A word-for-word printout of the listing below is needed.

------------------------------------------------

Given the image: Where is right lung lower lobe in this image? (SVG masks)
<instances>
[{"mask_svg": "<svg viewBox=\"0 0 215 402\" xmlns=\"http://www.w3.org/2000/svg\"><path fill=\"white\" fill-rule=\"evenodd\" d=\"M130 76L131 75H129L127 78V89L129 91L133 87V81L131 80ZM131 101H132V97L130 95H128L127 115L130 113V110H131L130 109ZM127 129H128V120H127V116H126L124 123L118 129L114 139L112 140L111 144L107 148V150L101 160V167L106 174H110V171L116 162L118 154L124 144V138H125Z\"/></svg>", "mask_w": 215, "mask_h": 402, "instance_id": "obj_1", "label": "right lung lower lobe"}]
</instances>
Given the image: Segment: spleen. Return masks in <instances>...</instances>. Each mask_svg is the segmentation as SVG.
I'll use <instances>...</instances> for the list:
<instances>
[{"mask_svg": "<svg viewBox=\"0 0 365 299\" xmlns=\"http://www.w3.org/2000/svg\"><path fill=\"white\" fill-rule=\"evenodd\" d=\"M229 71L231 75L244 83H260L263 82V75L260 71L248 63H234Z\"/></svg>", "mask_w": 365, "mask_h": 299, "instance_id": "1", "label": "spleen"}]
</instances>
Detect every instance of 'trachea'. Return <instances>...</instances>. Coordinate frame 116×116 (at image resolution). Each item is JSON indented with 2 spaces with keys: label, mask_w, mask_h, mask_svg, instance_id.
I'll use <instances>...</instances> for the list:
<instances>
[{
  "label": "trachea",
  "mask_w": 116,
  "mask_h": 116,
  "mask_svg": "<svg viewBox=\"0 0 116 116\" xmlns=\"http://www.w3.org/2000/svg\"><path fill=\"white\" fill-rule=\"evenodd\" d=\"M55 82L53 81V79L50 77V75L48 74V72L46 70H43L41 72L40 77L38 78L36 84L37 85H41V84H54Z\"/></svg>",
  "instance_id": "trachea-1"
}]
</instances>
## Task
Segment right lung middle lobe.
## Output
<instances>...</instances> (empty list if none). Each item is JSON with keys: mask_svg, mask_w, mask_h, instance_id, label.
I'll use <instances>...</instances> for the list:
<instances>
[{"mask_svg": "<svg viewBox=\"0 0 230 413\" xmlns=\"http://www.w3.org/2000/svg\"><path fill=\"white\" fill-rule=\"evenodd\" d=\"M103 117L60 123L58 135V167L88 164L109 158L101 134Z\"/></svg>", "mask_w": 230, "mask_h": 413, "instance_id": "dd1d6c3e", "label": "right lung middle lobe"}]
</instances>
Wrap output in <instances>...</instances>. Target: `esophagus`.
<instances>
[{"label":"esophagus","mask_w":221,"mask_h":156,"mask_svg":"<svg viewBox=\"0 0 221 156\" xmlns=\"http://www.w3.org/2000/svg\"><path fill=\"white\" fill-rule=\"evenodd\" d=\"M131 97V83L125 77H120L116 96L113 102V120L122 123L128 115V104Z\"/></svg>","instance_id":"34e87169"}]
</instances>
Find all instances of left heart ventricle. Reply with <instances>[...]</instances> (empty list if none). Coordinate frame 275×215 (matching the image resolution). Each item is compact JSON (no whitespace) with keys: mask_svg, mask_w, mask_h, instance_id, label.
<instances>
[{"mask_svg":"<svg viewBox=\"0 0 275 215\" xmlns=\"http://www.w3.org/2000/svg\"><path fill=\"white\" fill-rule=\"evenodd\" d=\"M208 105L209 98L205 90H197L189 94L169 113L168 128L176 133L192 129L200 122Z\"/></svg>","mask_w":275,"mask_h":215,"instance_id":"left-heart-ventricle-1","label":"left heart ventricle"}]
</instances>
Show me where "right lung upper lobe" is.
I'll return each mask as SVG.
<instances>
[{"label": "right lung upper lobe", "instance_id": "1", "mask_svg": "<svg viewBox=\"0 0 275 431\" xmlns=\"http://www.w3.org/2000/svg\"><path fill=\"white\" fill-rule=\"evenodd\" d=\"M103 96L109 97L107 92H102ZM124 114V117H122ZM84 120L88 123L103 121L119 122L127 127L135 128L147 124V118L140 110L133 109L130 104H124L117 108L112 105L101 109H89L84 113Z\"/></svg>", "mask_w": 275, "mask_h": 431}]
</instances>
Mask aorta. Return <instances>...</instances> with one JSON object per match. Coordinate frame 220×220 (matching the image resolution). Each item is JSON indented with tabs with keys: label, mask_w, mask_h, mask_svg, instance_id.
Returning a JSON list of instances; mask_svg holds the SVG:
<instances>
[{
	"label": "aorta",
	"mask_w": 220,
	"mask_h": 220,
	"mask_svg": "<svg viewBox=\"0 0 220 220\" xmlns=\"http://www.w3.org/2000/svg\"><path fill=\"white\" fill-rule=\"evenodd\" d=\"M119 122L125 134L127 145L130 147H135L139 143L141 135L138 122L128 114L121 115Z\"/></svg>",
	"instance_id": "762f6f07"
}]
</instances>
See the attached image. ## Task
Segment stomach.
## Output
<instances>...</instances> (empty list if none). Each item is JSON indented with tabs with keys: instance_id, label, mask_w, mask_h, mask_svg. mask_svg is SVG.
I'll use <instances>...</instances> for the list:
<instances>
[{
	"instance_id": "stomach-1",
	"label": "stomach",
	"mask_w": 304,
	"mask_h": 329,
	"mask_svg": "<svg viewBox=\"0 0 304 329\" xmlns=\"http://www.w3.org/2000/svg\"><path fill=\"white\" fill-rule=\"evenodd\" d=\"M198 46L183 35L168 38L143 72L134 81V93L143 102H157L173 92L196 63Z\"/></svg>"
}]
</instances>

------------------------------------------------

Answer below.
Given the image: Where is right lung lower lobe in this image? (SVG masks)
<instances>
[{"mask_svg": "<svg viewBox=\"0 0 215 402\" xmlns=\"http://www.w3.org/2000/svg\"><path fill=\"white\" fill-rule=\"evenodd\" d=\"M130 76L131 75H129L127 78V89L129 91L133 87V81L131 80ZM131 101H132V97L130 95H128L127 115L130 113V110H131L130 109ZM127 129H128V120H127V116H126L124 123L118 129L114 139L112 140L111 144L107 148V150L101 160V167L106 174H110V171L116 162L118 154L124 144V138H125Z\"/></svg>", "mask_w": 215, "mask_h": 402, "instance_id": "obj_1", "label": "right lung lower lobe"}]
</instances>
Given the image: Segment: spleen. Return masks in <instances>...</instances>. Each mask_svg is the segmentation as SVG.
I'll use <instances>...</instances> for the list:
<instances>
[{"mask_svg": "<svg viewBox=\"0 0 365 299\" xmlns=\"http://www.w3.org/2000/svg\"><path fill=\"white\" fill-rule=\"evenodd\" d=\"M229 71L231 75L244 83H260L263 82V75L260 71L248 63H234Z\"/></svg>", "mask_w": 365, "mask_h": 299, "instance_id": "1", "label": "spleen"}]
</instances>
Detect every instance of 'trachea'. Return <instances>...</instances>. Coordinate frame 116×116 (at image resolution). Each item is JSON indented with 2 spaces with keys: label, mask_w, mask_h, mask_svg, instance_id.
I'll use <instances>...</instances> for the list:
<instances>
[{
  "label": "trachea",
  "mask_w": 116,
  "mask_h": 116,
  "mask_svg": "<svg viewBox=\"0 0 116 116\" xmlns=\"http://www.w3.org/2000/svg\"><path fill=\"white\" fill-rule=\"evenodd\" d=\"M55 82L53 81V79L50 77V75L48 74V72L46 70H43L41 72L40 77L38 78L36 84L37 85H41V84H54Z\"/></svg>",
  "instance_id": "trachea-1"
}]
</instances>
## Task
Segment right lung middle lobe.
## Output
<instances>...</instances> (empty list if none). Each item is JSON with keys: mask_svg, mask_w, mask_h, instance_id, label.
I'll use <instances>...</instances> for the list:
<instances>
[{"mask_svg": "<svg viewBox=\"0 0 230 413\" xmlns=\"http://www.w3.org/2000/svg\"><path fill=\"white\" fill-rule=\"evenodd\" d=\"M103 117L60 123L58 135V167L88 164L109 158L101 134Z\"/></svg>", "mask_w": 230, "mask_h": 413, "instance_id": "dd1d6c3e", "label": "right lung middle lobe"}]
</instances>
Wrap output in <instances>...</instances>. Target: `esophagus`.
<instances>
[{"label":"esophagus","mask_w":221,"mask_h":156,"mask_svg":"<svg viewBox=\"0 0 221 156\" xmlns=\"http://www.w3.org/2000/svg\"><path fill=\"white\" fill-rule=\"evenodd\" d=\"M131 97V83L125 77H120L116 96L113 102V120L122 123L128 115V104Z\"/></svg>","instance_id":"34e87169"}]
</instances>
Find all instances of left heart ventricle. Reply with <instances>[...]</instances> (empty list if none). Coordinate frame 275×215 (matching the image resolution). Each item is compact JSON (no whitespace) with keys: mask_svg, mask_w, mask_h, instance_id, label.
<instances>
[{"mask_svg":"<svg viewBox=\"0 0 275 215\" xmlns=\"http://www.w3.org/2000/svg\"><path fill=\"white\" fill-rule=\"evenodd\" d=\"M208 105L209 98L205 90H197L189 94L169 113L168 128L176 133L192 129L200 122Z\"/></svg>","mask_w":275,"mask_h":215,"instance_id":"left-heart-ventricle-1","label":"left heart ventricle"}]
</instances>
Show me where "right lung upper lobe" is.
I'll return each mask as SVG.
<instances>
[{"label": "right lung upper lobe", "instance_id": "1", "mask_svg": "<svg viewBox=\"0 0 275 431\" xmlns=\"http://www.w3.org/2000/svg\"><path fill=\"white\" fill-rule=\"evenodd\" d=\"M103 96L109 97L107 92H102ZM124 114V117H122ZM84 120L88 123L103 121L119 122L127 127L135 128L147 124V118L140 110L133 109L130 104H124L117 108L112 105L101 109H89L84 113Z\"/></svg>", "mask_w": 275, "mask_h": 431}]
</instances>
Mask aorta. Return <instances>...</instances> with one JSON object per match. Coordinate frame 220×220 (matching the image resolution). Each item is JSON indented with tabs with keys: label, mask_w, mask_h, mask_svg, instance_id.
Returning a JSON list of instances; mask_svg holds the SVG:
<instances>
[{
	"label": "aorta",
	"mask_w": 220,
	"mask_h": 220,
	"mask_svg": "<svg viewBox=\"0 0 220 220\" xmlns=\"http://www.w3.org/2000/svg\"><path fill=\"white\" fill-rule=\"evenodd\" d=\"M119 122L125 134L127 145L130 147H135L139 143L141 135L138 122L128 114L121 115Z\"/></svg>",
	"instance_id": "762f6f07"
}]
</instances>
See the attached image. ## Task
Segment stomach.
## Output
<instances>...</instances> (empty list if none). Each item is JSON indented with tabs with keys: instance_id, label, mask_w, mask_h, mask_svg. mask_svg is SVG.
I'll use <instances>...</instances> for the list:
<instances>
[{
	"instance_id": "stomach-1",
	"label": "stomach",
	"mask_w": 304,
	"mask_h": 329,
	"mask_svg": "<svg viewBox=\"0 0 304 329\" xmlns=\"http://www.w3.org/2000/svg\"><path fill=\"white\" fill-rule=\"evenodd\" d=\"M198 46L183 35L168 38L143 72L134 81V93L143 102H157L173 92L196 63Z\"/></svg>"
}]
</instances>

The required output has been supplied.